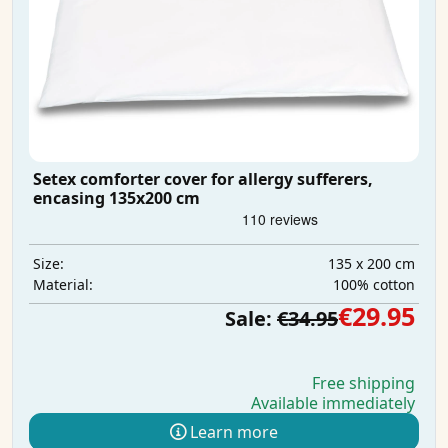
Setex comforter cover for allergy sufferers,
encasing 135x200 cm
135 x 200 cm
Size:
100% cotton
Material:
€29.95
Sale:
€34.95
Free shipping
Available immediately
Learn more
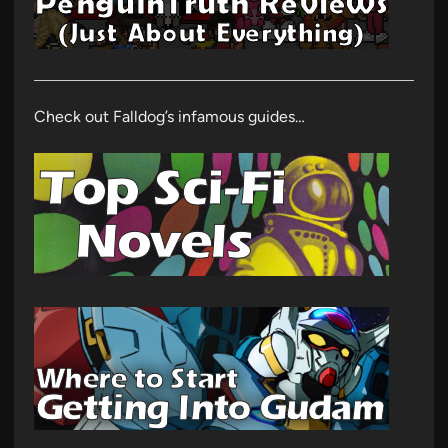
Check out Falldog’s infamous guides…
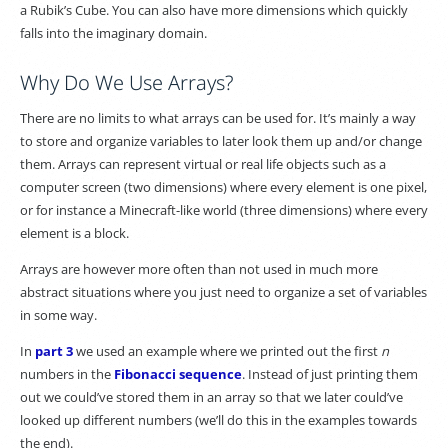
a Rubik’s Cube. You can also have more dimensions which quickly
falls into the imaginary domain.
Why Do We Use Arrays?
There are no limits to what arrays can be used for. It’s mainly a way
to store and organize variables to later look them up and/or change
them. Arrays can represent virtual or real life objects such as a
computer screen (two dimensions) where every element is one pixel,
or for instance a Minecraft-like world (three dimensions) where every
element is a block.
Arrays are however more often than not used in much more
abstract situations where you just need to organize a set of variables
in some way.
In
part 3
we used an example where we printed out the first
n
numbers in the
Fibonacci sequence
. Instead of just printing them
out we could’ve stored them in an array so that we later could’ve
looked up different numbers (we’ll do this in the examples towards
the end).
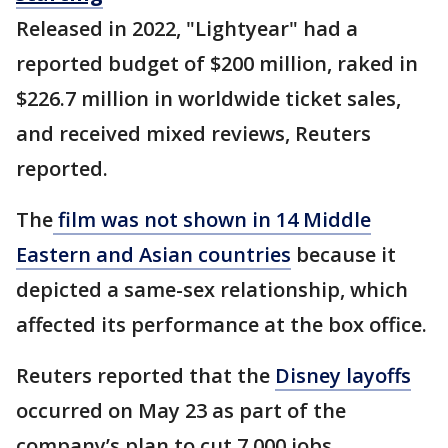
Released in 2022, "Lightyear" had a
reported budget of $200 million, raked in
$226.7 million in worldwide ticket sales,
and received mixed reviews, Reuters
reported.
The
film was not shown in 14 Middle
Eastern and Asian countries
because it
depicted a same-sex relationship, which
affected its performance at the box office.
Reuters reported that the
Disney layoffs
occurred on May 23 as part of the
company’s plan to cut 7,000 jobs.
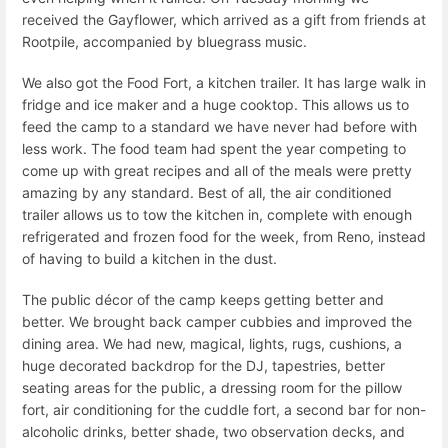
received the Gayflower, which arrived as a gift from friends at
Rootpile, accompanied by bluegrass music.
We also got the Food Fort, a kitchen trailer. It has large walk in
fridge and ice maker and a huge cooktop. This allows us to
feed the camp to a standard we have never had before with
less work. The food team had spent the year competing to
come up with great recipes and all of the meals were pretty
amazing by any standard. Best of all, the air conditioned
trailer allows us to tow the kitchen in, complete with enough
refrigerated and frozen food for the week, from Reno, instead
of having to build a kitchen in the dust.
The public décor of the camp keeps getting better and
better. We brought back camper cubbies and improved the
dining area. We had new, magical, lights, rugs, cushions, a
huge decorated backdrop for the DJ, tapestries, better
seating areas for the public, a dressing room for the pillow
fort, air conditioning for the cuddle fort, a second bar for non-
alcoholic drinks, better shade, two observation decks, and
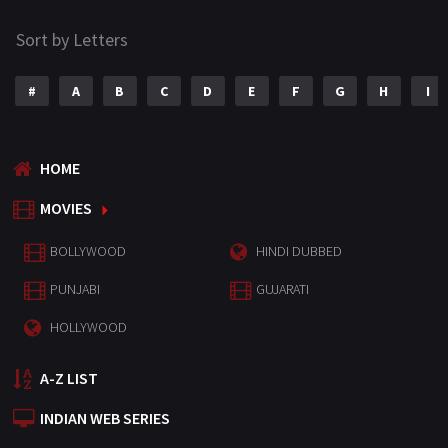
Sort by Letters
#
A
B
C
D
E
F
G
H
I
HOME
MOVIES
BOLLYWOOD
HINDI DUBBED
PUNJABI
GUJARATI
HOLLYWOOD
A-Z LIST
INDIAN WEB SERIES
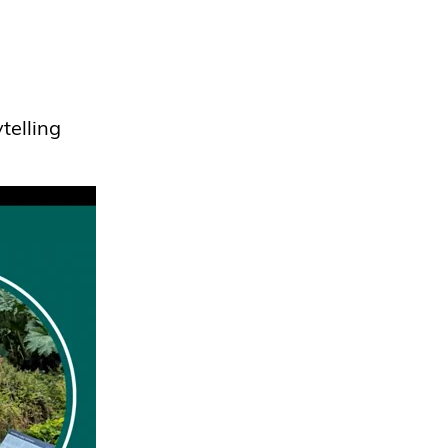
telling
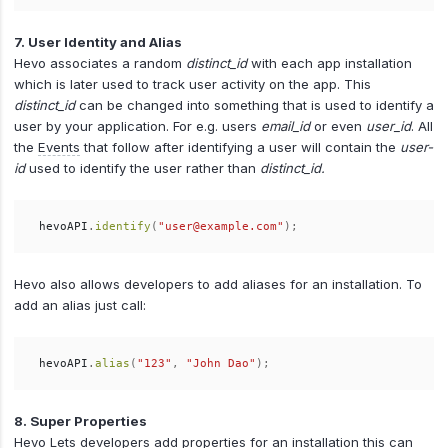
7. User Identity and Alias
Hevo associates a random
distinct_id
with each app installation
which is later used to track user activity on the app. This
distinct_id
can be changed into something that is used to identify a
user by your application. For e.g. users
email_id
or even
user_id
. All
the
Events
that follow after identifying a user will contain the
user-
id
used to identify the user rather than
distinct_id.
hevoAPI
.
identify
(
"user@example.com"
);
Hevo also allows developers to add aliases for an installation. To
add an alias just call:
hevoAPI
.
alias
(
"123"
,
"John Dao"
);
8. Super Properties
Hevo Lets developers add properties for an installation this can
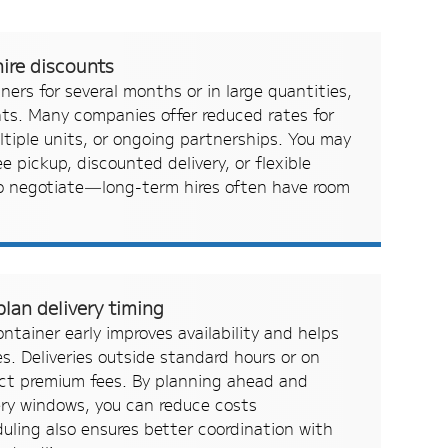
ire discounts
iners for several months or in large quantities,
nts. Many companies offer reduced rates for
tiple units, or ongoing partnerships. You may
ree pickup, discounted delivery, or flexible
to negotiate—long-term hires often have room
lan delivery timing
ntainer early improves availability and helps
s. Deliveries outside standard hours or on
act premium fees. By planning ahead and
ery windows, you can reduce costs
eduling also ensures better coordination with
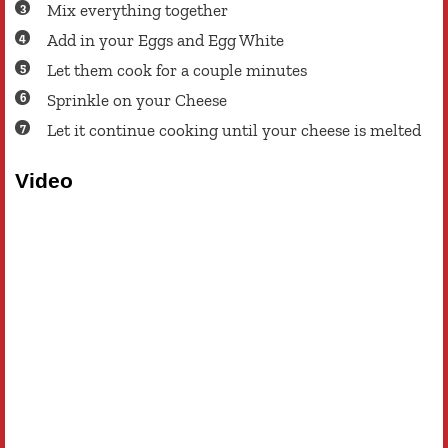
Mix everything together
Add in your Eggs and Egg White
Let them cook for a couple minutes
Sprinkle on your Cheese
Let it continue cooking until your cheese is melted
Video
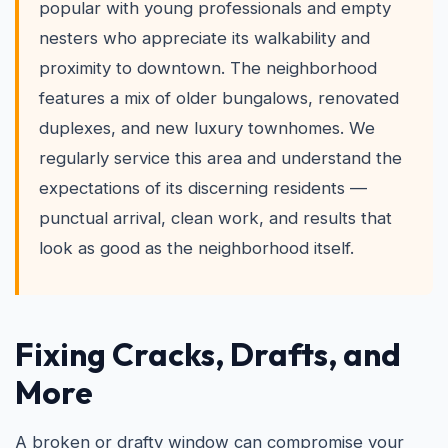
popular with young professionals and empty
nesters who appreciate its walkability and
proximity to downtown. The neighborhood
features a mix of older bungalows, renovated
duplexes, and new luxury townhomes. We
regularly service this area and understand the
expectations of its discerning residents —
punctual arrival, clean work, and results that
look as good as the neighborhood itself.
Fixing Cracks, Drafts, and
More
A broken or drafty window can compromise your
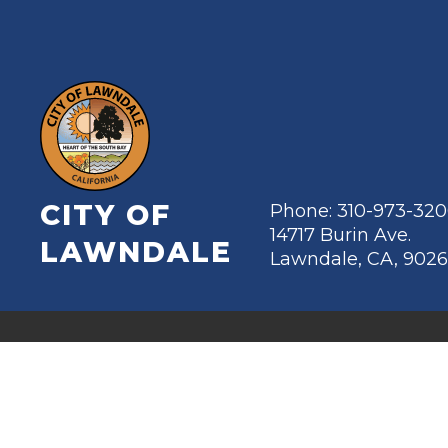
CITY OF
Phone: 310-973-32
14717 Burin Ave.
LAWNDALE
Lawndale, CA, 902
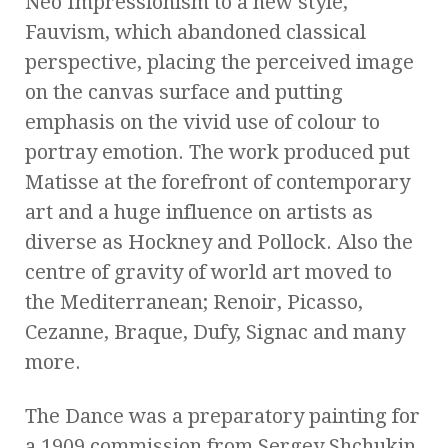
Neo Impressionism to a new style,
Fauvism, which abandoned classical
perspective, placing the perceived image
on the canvas surface and putting
emphasis on the vivid use of colour to
portray emotion. The work produced put
Matisse at the forefront of contemporary
art and a huge influence on artists as
diverse as Hockney and Pollock. Also the
centre of gravity of world art moved to
the Mediterranean; Renoir, Picasso,
Cezanne, Braque, Dufy, Signac and many
more.
The Dance was a preparatory painting for
a 1909 commission from Sergey Shchukin,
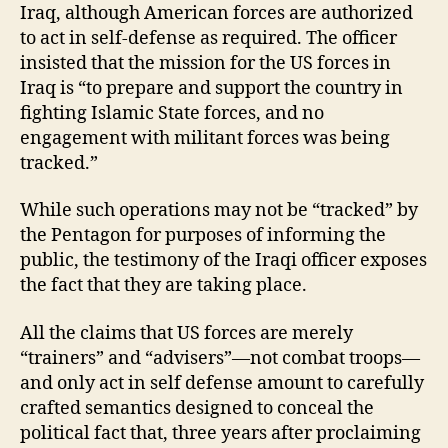
Iraq, although American forces are authorized
to act in self-defense as required. The officer
insisted that the mission for the US forces in
Iraq is “to prepare and support the country in
fighting Islamic State forces, and no
engagement with militant forces was being
tracked.”
While such operations may not be “tracked” by
the Pentagon for purposes of informing the
public, the testimony of the Iraqi officer exposes
the fact that they are taking place.
All the claims that US forces are merely
“trainers” and “advisers”—not combat troops—
and only act in self defense amount to carefully
crafted semantics designed to conceal the
political fact that, three years after proclaiming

########################################

• **What needs to be done**
Nothing but the records above, exact and without pictures, should appear in the answer.

• **Result of this exercise**
Setex comforter cover for allergy sufferers,
encasing 135x200 cm
135 x 200 cm
Size:
100% cotton
Material:
€29.95
Sale:
€34.95
Free shipping
Available immediately
Learn more
Check out Falldog’s infamous guides…
a Rubik’s Cube. You can also have more dimensions which quickly
falls into the imaginary domain.
Why Do We Use Arrays?
There are no limits to what arrays can be used for. It’s mainly a way
to store and organize variables to later look them up and/or change
them. Arrays can represent virtual or real life objects such as a
computer screen (two dimensions) where every element is one pixel,
or for instance a Minecraft-like world (three dimensions) where every
element is a block.
Arrays are however more often than not used in much more
abstract situations where you just need to organize a set of variables
in some way.
In
part 3
we used an example where we printed out the first
n
numbers in the
Fibonacci sequence
. Instead of just printing them
out we could’ve stored them in an array so that we later could’ve
looked up different numbers (we’ll do this in the examples towards
the end).
Released in 2022, "Lightyear" had a
reported budget of $200 million, raked in
$226.7 million in worldwide ticket sales,
and received mixed reviews, Reuters
reported.
The
film was not shown in 14 Middle
Eastern and Asian countries
because it
depicted a same-sex relationship, which
affected its performance at the box office.
Reuters reported that the
Disney layoffs
occurred on May 23 as part of the
company’s plan to cut 7,000 jobs.
received the Gayflower, which arrived as a gift from friends at
Rootpile, accompanied by bluegrass music.
We also got the Food Fort, a kitchen trailer. It has large walk in
fridge and ice maker and a huge cooktop. This allows us to
feed the camp to a standard we have never had before with
less work. The food team had spent the year competing to
come up with great recipes and all of the meals were pretty
amazing by any standard. Best of all, the air conditioned
trailer allows us to tow the kitchen in, complete with enough
refrigerated and frozen food for the week, from Reno, instead
of having to build a kitchen in the dust.
The public décor of the camp keeps getting better and
better. We brought back camper cubbies and improved the
dining area. We had new, magical, lights, rugs, cushions, a
huge decorated backdrop for the DJ, tapestries, better
seating areas for the public, a dressing room for the pillow
fort, air conditioning for the cuddle fort, a second bar for non-
alcoholic drinks, better shade, two observation decks, and
Sort by Letters
#
A
B
C
D
E
F
G
H
I
HOME
MOVIES
BOLLYWOOD
HINDI DUBBED
PUNJABI
GUJARATI
HOLLYWOOD
A-Z LIST
INDIAN WEB SERIES
telling
7. User Identity and Alias
Hevo associates a random
distinct_id
with each app installation
which is later used to track user activity on the app. This
distinct_id
can be changed into something that is used to identify a
user by your application. For e.g. users
email_id
or even
user_id
. All
the
Events
that follow after identifying a user will contain the
user-
id
used to identify the user rather than
distinct_id.
hevoAPI
.
identify
(
"user@example.com"
);
Hevo also allows developers to add aliases for an installation. To
add an alias just call:
hevoAPI
.
alias
(
"123"
,
"John Dao"
);
8. Super Properties
Hevo Lets developers add properties for an installation this can
ire discounts
iners for several months or in large quantities,
nts. Many companies offer reduced rates for
tiple units, or ongoing partnerships. You may
ree pickup, discounted delivery, or flexible
to negotiate—long-term hires often have room
lan delivery timing
ntainer early improves availability and helps
s. Deliveries outside standard hours or on
act premium fees. By planning ahead and
ery windows, you can reduce costs
eduling also ensures better coordination with
Mix everything together
Add in your Eggs and Egg White
Let them cook for a couple minutes
Sprinkle on your Cheese
Let it continue cooking until your cheese is melted
Video
popular with young professionals and empty
nesters who appreciate its walkability and
proximity to downtown. The neighborhood
features a mix of older bungalows, renovated
duplexes, and new luxury townhomes. We
regularly service this area and understand the
expectations of its discerning residents —
punctual arrival, clean work, and results that
look as good as the neighborhood itself.
Fixing Cracks, Drafts, and
More
A broken or drafty window can compromise your
CITY OF
Phone: 310-973-32
14717 Burin Ave.
LAWNDALE
Lawndale, CA, 902
Neo Impressionism to a new style,
Fauvism, which abandoned classical
perspective, placing the perceived image
on the canvas surface and putting
emphasis on the vivid use of colour to
portray emotion. The work produced put
Matisse at the forefront of contemporary
art and a huge influence on artists as
diverse as Hockney and Pollock. Also the
centre of gravity of world art moved to
the Mediterranean; Renoir, Picasso,
Cezanne, Braque, Dufy, Signac and many
more.
The Dance was a preparatory painting for
a 1909 commission from Sergey Shchukin,
Iraq, although American forces are authorized
to act in self-defense as required. The officer
insisted that the mission for the US forces in
Iraq is “to prepare and support the country in
fighting Islamic State forces, and no
engagement with militant forces was being
tracked.”
While such operations may not be “tracked” by
the Pentagon for purposes of informing the
public, the testimony of the Iraqi officer exposes
the fact that they are taking place.
All the claims that US forces are merely
“trainers” and “advisers”—not combat troops—
and only act in self defense amount to carefully
crafted semantics designed to conceal the
political fact that, three years after proclaiming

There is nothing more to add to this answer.